Here is the prediction leaders should care about: In 2026, most AI initiatives will quietly disappear after months of spend, internal hype, and executive attention.
Quiet failure is expensive. It burns engineering time, data resources, and leadership credibility. It creates skepticism that makes the next AI initiative harder to fund and harder to staff.
The pattern is common. An AI agent is built by one developer or IT lead through experimentation. It works, saves time, delivers value. Great. Then priorities shift or that person leaves. No one can clearly explain how the agent works, what assumptions it relies on, or how to improve it safely. The safest choice becomes turning it off.
The unique risk is not failed pilots. It is organizational amnesia. The companies that avoid this outcome will treat agent logic as institutional infrastructure, not personal craftsmanship. If you cannot explain how your agent works to someone new, it is not production-ready.
Prediction #4: Companies that do not formalize agent roles will either overtrust or underuse them.
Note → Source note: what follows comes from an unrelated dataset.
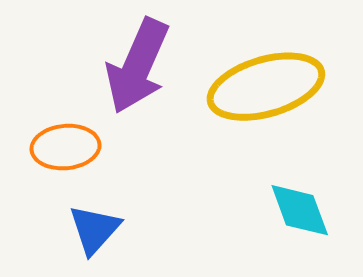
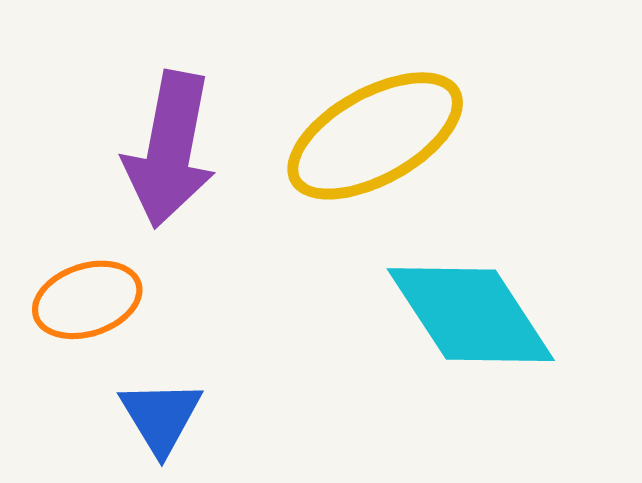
cyan diamond: (300, 210) -> (471, 315), size x1.6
As AI agents become more capable, their scope expands. They research, analyze, monitor, summarize, and trigger actions across the business. Humans supervise, validate, and decide.
This hybrid model only works when agent responsibilities are explicit.
The companies that succeed will define agents the way they define teams. What is the agent responsible for? What data can it access? What outputs are trusted by default? When does a human intervene? Without clear answers, agents never scale safely.
The cost of not formalizing these agent roles is real. Some companies will overtrust agents, allowing them to act on partial context, propagate errors, or create compliance and financial risk. Others will underuse them, keeping agents stuck in passive, low-leverage roles because no one is confident relying on their outputs. Both paths destroy value: one through risk, the other through missed opportunity.
By 2026, formalizing how agents operate will be a basic requirement for scale, not an advanced practice. Companies that get this right will compound speed and decision quality. Companies that don’t will stall, either cleaning up agent mistakes or wondering why their AI investments never moved the business.
Prediction #5: Speed of iteration will matter more than certainty.
The pace of AI innovation is accelerating. (This is not our prediction; it is obvious reality.) GitHub’s Octoverse Report shows continued growth in AI-related repositories, especially around agents and orchestration frameworks.
No one has a complete blueprint for how this settles.
The companies that wait for certainty will fall behind. The companies that move with a bias for action will learn faster. I can’t overstate how important this is to avoid the Prediction 4 pitfall.
Building small agents, connecting them to real data, observing failure modes, and documenting what works is how understanding develops.
Clarity will not come from planning. It will come from use.
What leaders should take away?
AI success in 2026 will not be defined by bigger models. It will be defined by whether organizations accept who the real users are, where expertise actually lives, and how fragile systems become when they are treated as side projects.
AI agents are not going away. Data is not optional. And the downside of AI usually comes from resisting these realities, not embracing them.
The companies that recognize this early will compound their advantage. The ones that do not will spend years quietly unwinding projects that never became real infrastructure.